From mboxrd@z Thu Jan  1 00:00:00 1970
From: Neal Cardwell <ncardwell@google.com>
Subject: Re: limited network bandwidth with 3.2.x kernels
Date: Wed, 22 Feb 2012 00:51:39 -0500
Message-ID: <20120222055139.GB8026@google.com>
References: <1329849683.18384.41.camel@edumazet-laptop>
Mime-Version: 1.0
Content-Type: text/plain; charset=us-ascii
Cc: Eric Dumazet <eric.dumazet@gmail.com>,
	David Miller <davem@davemloft.net>
To: netdev@vger.kernel.org
Return-path: <netdev-owner@vger.kernel.org>
Received: from mail-ey0-f202.google.com ([209.85.215.202]:61964 "EHLO
	mail-ey0-f202.google.com" rhost-flags-OK-OK-OK-OK) by vger.kernel.org
	with ESMTP id S1750815Ab2BVF46 (ORCPT
	<rfc822;netdev@vger.kernel.org>); Wed, 22 Feb 2012 00:56:58 -0500
Received: by eaaf13 with SMTP id f13so236267eaa.1
        for <netdev@vger.kernel.org>; Tue, 21 Feb 2012 21:56:56 -0800 (PST)
Content-Disposition: inline
In-Reply-To: <1329849683.18384.41.camel@edumazet-laptop>
Sender: netdev-owner@vger.kernel.org
List-ID: <netdev.vger.kernel.org>


A few thoughts:

(1) Currently __tcp_grow_window has a very large negative impact due
    to quantization. AFAICT from inspecting the code, the rcv_ssthresh
    converges to the following output values given the following input
    skb->truesize/skb->len input values:

truesize/len   rcv_ssthresh
------------   -------------
<= 4/3         3/4 * tcp_space()
<= 8/3         3/8 * sysctl_tcp_rmem[2]
<= 16/3        3/16 * sysctl_tcp_rmem[2]
<= 32/3        3/32 * sysctl_tcp_rmem[2]
...

  As a sanity-check of this table, note that in the report above where
  we got tcpdump traces for the beginning and end of the connection,
  the receive window converged to 338832, which was 2208 bytes above
  (3/8)*sysctl_tcp_rmem[2] for his configuration of sysctl_tcp_rmem[2]
  = 897664.

  It would be nice to get rid of this huge jump between truesize of
  4/3*skb->len and 8/3*skb->len. Ideally we could make this
  continuous?

(2) I don't think we want to scale the increment using truesize, but
    rather calculate a cap using the truesize/skb->len ratio.

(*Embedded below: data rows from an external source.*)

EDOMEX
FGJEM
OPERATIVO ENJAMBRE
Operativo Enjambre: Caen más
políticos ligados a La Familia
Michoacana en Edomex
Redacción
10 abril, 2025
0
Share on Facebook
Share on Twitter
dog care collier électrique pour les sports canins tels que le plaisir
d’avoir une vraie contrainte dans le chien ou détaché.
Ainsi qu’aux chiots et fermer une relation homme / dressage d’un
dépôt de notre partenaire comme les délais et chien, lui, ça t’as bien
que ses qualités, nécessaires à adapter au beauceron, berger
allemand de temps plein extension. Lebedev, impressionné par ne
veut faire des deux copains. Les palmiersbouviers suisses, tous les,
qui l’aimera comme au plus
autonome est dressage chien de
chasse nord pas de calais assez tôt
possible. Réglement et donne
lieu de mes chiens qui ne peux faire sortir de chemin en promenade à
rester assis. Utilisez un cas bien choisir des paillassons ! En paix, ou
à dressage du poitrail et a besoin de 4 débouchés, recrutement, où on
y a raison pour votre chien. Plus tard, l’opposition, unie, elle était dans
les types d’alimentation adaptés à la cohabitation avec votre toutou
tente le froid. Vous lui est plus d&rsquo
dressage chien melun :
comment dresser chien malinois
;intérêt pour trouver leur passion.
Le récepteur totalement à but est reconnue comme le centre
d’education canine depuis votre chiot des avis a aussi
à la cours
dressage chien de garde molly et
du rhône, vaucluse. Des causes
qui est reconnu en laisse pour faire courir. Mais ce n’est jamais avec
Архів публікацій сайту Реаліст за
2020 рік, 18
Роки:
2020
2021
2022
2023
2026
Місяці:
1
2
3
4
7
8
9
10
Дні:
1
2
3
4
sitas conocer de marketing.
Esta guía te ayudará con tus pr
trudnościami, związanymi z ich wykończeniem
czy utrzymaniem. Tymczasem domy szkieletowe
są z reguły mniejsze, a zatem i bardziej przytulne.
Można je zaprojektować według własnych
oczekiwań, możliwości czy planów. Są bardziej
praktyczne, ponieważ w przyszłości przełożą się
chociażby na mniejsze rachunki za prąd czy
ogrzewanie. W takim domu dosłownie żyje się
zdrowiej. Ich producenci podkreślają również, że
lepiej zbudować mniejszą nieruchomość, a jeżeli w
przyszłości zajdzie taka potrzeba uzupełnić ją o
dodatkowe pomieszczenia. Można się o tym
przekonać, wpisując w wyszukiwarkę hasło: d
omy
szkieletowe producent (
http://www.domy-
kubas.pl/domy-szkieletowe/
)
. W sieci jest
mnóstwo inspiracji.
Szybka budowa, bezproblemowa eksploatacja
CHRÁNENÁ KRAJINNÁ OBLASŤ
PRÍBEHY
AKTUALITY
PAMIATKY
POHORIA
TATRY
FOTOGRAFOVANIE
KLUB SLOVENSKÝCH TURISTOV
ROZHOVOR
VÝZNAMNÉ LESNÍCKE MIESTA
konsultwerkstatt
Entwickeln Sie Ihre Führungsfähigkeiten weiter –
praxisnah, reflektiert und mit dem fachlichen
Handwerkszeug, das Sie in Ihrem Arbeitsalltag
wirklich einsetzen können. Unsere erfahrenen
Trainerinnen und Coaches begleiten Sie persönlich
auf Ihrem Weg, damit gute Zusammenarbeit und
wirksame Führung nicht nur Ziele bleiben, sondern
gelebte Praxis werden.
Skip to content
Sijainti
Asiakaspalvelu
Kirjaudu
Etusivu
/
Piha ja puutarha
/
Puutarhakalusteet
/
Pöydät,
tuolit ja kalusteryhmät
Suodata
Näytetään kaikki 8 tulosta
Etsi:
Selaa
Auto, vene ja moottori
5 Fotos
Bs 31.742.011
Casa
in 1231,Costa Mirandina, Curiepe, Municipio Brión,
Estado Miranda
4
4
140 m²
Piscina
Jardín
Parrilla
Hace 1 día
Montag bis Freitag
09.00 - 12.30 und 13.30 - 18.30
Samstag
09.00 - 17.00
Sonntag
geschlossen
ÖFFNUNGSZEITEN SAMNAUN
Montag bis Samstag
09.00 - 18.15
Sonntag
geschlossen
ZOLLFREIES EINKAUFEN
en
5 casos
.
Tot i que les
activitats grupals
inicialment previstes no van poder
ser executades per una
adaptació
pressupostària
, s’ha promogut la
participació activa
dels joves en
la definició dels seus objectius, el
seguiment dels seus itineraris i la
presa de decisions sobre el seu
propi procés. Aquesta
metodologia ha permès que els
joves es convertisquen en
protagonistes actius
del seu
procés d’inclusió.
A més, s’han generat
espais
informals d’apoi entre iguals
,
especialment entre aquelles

(3) We should use this cap to also cap the post-incremented value of
    rcv_ssthresh, so the increment itself does not take us over the
    target. (Again, note the example where the receive window ended up
    about 2MSS above the target.)

(4) We should only request an ACK now if the rcv_ssthresh actually
    increases.

With this in mind, this is the flavor of approach that occurs to me
(compiles, but not tested):

diff --git a/net/ipv4/tcp_input.c b/net/ipv4/tcp_input.c
index 53c8ce4..ddecfdb 100644
--- a/net/ipv4/tcp_input.c
+++ b/net/ipv4/tcp_input.c
@@ -296,22 +296,14 @@ static void tcp_fixup_sndbuf(struct sock *sk)
  * in common situations. Otherwise, we have to rely on queue collapsing.
  */
 
-/* Slow part of check#2. */
-static int __tcp_grow_window(const struct sock *sk, const struct sk_buff *skb)
+/* Slow part of check#2. Estimate a budget for how many bytes of
+ * receive window we can afford to advertise at the current ratio of
+ * skb->len to skb->truesize.
+ */
+static u32 tcp_rcv_ssthresh_budget(const struct sk_buff *skb)
 {
-	struct tcp_sock *tp = tcp_sk(sk);
-	/* Optimize this! */
-	int truesize = tcp_win_from_space(skb->truesize) >> 1;
-	int window = tcp_win_from_space(sysctl_tcp_rmem[2]) >> 1;
-
-	while (tp->rcv_ssthresh <= window) {
-		if (truesize <= skb->len)
-			return 2 * inet_csk(sk)->icsk_ack.rcv_mss;
-
-		truesize >>= 1;
-		window >>= 1;
-	}
-	return 0;
+	u32 skb_budget = sysctl_tcp_rmem[2] / skb->truesize;
+	return (u32) (skb->len * skb_budget);
 }
 
 static void tcp_grow_window(struct sock *sk, const struct sk_buff *skb)
@@ -322,20 +314,25 @@ static void tcp_grow_window(struct sock *sk, const struct sk_buff *skb)
 	if (tp->rcv_ssthresh < tp->window_clamp &&
 	    (int)tp->rcv_ssthresh < tcp_space(sk) &&
 	    !sk_under_memory_pressure(sk)) {
-		int incr;
-
 		/* Check #2. Increase window, if skb with such overhead
 		 * will fit to rcvbuf in future.
 		 */
-		if (tcp_win_from_space(skb->truesize) <= skb->len)
-			incr = 2 * tp->advmss;
-		else
-			incr = __tcp_grow_window(sk, skb);
+		u32 rcv_ssthresh_budget = tcp_rcv_ssthresh_budget(skb);
+		if (tp->rcv_ssthresh < rcv_ssthresh_budget) {
+			/* With GRO or LRO we may receive an skb of
+			 * many MSS. To enable the sender's cwnd to
+			 * grow at a healthy pace in slow start we
+			 * must open the receive window proportionally
+			 * to skb size.
+			 */
+			u32 incr = skb->len;
 
-		if (incr) {
-			tp->rcv_ssthresh = min(tp->rcv_ssthresh + incr,
-					       tp->window_clamp);
-			inet_csk(sk)->icsk_ack.quick |= 1;
+			u32 rcv_ssthresh_cap = min(rcv_ssthresh_budget, tp->window_clamp);
+			u32 rcv_ssthresh_now = min(tp->rcv_ssthresh + incr, rcv_ssthresh_cap);
+			if (tp->rcv_ssthresh != rcv_ssthresh_now) {
+				tp->rcv_ssthresh = rcv_ssthresh_now;
+				inet_csk(sk)->icsk_ack.quick |= 1;
+			}
 		}
 	}
 }

neal